Your goal: Copy every line from the records that holds the word "bush".

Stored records

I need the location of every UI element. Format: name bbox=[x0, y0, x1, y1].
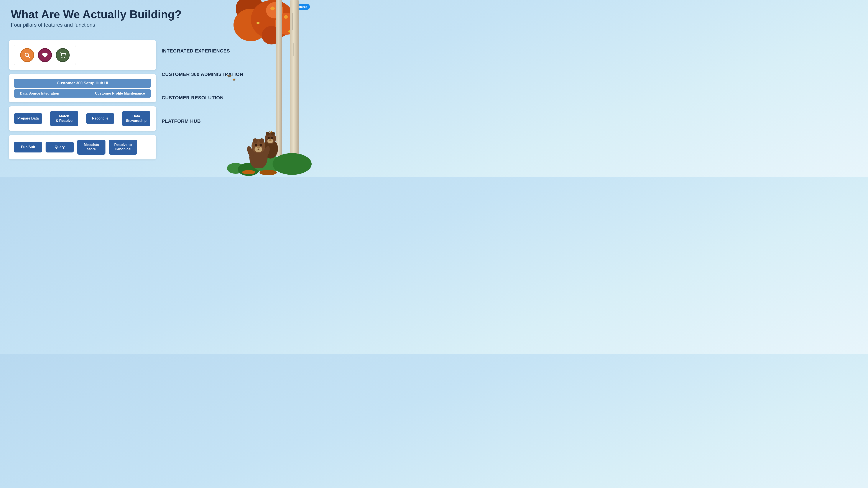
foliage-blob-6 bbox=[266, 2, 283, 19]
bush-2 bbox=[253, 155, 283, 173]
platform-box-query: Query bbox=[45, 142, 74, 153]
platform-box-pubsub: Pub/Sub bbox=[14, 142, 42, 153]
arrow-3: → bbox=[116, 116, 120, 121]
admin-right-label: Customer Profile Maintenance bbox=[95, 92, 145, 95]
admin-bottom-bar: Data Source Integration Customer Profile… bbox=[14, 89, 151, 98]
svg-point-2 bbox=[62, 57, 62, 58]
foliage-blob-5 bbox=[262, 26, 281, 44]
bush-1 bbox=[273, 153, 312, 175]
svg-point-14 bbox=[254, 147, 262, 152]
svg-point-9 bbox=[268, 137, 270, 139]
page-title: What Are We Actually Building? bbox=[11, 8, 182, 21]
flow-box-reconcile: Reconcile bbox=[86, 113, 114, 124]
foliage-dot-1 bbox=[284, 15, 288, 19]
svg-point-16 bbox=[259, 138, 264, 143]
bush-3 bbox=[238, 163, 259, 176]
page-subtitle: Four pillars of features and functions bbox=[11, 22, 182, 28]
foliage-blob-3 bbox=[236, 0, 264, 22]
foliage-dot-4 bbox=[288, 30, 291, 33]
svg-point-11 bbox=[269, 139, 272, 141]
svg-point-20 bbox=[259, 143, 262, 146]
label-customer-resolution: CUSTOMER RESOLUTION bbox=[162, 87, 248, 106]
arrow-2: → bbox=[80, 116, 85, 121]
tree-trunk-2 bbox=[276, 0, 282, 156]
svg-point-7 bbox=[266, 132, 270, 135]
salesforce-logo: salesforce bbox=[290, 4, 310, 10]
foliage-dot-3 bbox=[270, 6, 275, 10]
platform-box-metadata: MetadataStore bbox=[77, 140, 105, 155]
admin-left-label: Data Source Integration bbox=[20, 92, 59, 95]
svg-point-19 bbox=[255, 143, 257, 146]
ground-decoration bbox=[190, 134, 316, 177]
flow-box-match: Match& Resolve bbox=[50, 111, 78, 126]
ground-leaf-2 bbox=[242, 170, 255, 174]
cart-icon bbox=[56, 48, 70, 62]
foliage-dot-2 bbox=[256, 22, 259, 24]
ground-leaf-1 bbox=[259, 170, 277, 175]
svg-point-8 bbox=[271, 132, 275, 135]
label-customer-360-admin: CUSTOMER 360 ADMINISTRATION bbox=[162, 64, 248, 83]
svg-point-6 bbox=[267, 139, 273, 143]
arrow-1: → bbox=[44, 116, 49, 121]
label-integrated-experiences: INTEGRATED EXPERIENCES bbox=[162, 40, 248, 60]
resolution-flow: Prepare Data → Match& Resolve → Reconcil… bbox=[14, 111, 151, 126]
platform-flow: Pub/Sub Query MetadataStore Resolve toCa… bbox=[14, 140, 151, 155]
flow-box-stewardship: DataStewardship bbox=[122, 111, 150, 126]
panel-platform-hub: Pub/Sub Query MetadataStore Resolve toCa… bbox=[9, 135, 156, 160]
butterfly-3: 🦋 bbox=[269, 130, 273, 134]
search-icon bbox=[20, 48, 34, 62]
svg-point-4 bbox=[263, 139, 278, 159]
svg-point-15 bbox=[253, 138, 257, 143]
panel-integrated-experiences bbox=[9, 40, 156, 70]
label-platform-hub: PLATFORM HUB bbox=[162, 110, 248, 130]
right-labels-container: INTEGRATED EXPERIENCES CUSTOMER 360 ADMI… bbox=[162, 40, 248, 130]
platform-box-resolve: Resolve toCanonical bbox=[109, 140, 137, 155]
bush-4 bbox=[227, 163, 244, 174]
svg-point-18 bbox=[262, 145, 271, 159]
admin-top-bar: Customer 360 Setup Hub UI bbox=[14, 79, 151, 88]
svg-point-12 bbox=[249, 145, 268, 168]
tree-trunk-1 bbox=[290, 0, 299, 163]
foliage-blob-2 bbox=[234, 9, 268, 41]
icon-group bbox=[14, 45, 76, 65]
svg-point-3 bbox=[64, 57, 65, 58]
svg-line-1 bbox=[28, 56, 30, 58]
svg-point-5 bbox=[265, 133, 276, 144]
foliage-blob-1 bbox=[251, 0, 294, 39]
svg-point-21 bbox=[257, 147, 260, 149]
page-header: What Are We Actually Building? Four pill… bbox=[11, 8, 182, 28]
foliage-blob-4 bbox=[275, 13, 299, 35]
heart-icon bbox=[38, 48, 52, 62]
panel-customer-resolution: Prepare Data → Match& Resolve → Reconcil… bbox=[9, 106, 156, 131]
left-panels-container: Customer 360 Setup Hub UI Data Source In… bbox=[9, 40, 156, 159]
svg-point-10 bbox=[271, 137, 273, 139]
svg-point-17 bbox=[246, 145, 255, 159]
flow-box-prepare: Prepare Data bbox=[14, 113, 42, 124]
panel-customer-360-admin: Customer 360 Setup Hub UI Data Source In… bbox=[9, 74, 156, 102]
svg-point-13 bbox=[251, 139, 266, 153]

Exercise solution:
bush-2 bbox=[253, 155, 283, 173]
bush-1 bbox=[273, 153, 312, 175]
bush-3 bbox=[238, 163, 259, 176]
bush-4 bbox=[227, 163, 244, 174]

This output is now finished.